Dads love the weather. They are always talking about predicted snowstorms and heatwaves while providing tips for maximum safety. Dads also love traffic reports. They stay up-to-date on driving conditions, backed-up tunnels and parking and are the only humans who still tune into AM radio. They love announcing random backyard animal sightings and reporting the minutia of their days. Dads love to break news about grocery-store sales, or when there’s a contest to win a frozen turkey, which is always. A dad’s favorite thing to do is warn anyone who will listen about the perils of having their identity stolen. And at 10’clock, every dad likes to ask where his kid is. (And who she’s with, and which one is that again?)
It’s all proof that every single dad in the whole wide world could operate as a one-man public-access news channel…if only he could remember what channel it was on or find The Damn Remote™.
This is why he has you, of course, the recipient of his Dad Texts.

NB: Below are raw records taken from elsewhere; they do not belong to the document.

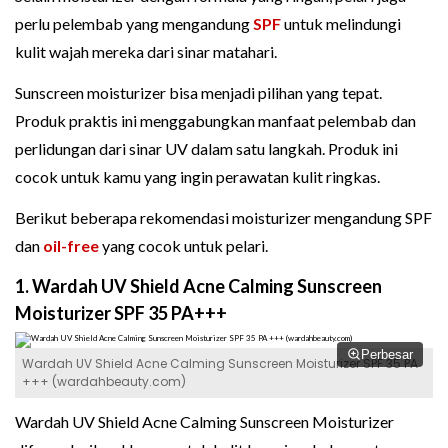
perlu pelembab yang mengandung
SPF
untuk melindungi
kulit wajah mereka dari sinar matahari.
Sunscreen moisturizer bisa menjadi pilihan yang tepat.
Produk praktis ini menggabungkan manfaat pelembab dan
perlidungan dari sinar UV dalam satu langkah. Produk ini
cocok untuk kamu yang ingin perawatan kulit ringkas.
Berikut beberapa rekomendasi moisturizer mengandung SPF
dan
oil-free
yang cocok untuk pelari.
1. Wardah UV Shield Acne Calming Sunscreen
Moisturizer SPF 35 PA+++
Perbesar
Wardah UV Shield Acne Calming Sunscreen Moisturizer SPF 35 PA
+++ (wardahbeauty.com)
Wardah UV Shield Acne Calming Sunscreen Moisturizer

You are his loyal audience and target demographic, locked into his endless monologue by familial ties and also because you may or may not still be on his phone plan. This way of communicating did not come easy. It took time, mutual respect and patience. So much patience. Yet after an array of emoji tutorials and at least three “gif” explanations (you’re still working on screenshot memes — he keeps asks you about the comments below the caption and misses the point of what you thought was funny), you learned that Dad Texts are just another way of saying “I love you.”
I’m sure you’re a pro, but just in case, here are the rules of Dad Texts.
1. Always be on call to answer questions about pop culture and Facebook.
Even when you yourself have no idea what he is talking about.
2. Keep a running list of your dad’s passwords, including capitalization and potential additional security questions.
Then remain calm as he assures you it’s not working. (He just forgot to do the capitalization as you said. Give him three tries but if he locks himself out, for the sake of your sanity, turn your phone off for a bit.)
3. Express excitement any time he sends you photos of his most recent Home Depot Garden Center acquisitions.
If you’re too busy for a word-y response, a bouquet of exclamation points will suffice.
4. Be prepared to answer random bits of trivia at all times.
You are his phone-a-friend.
5. Not every text warrants a response.
To dads, the father/daughter text chain is as much a way to communicate as it is a diary for their various random streams of consciousness and hour-by-hour life updates.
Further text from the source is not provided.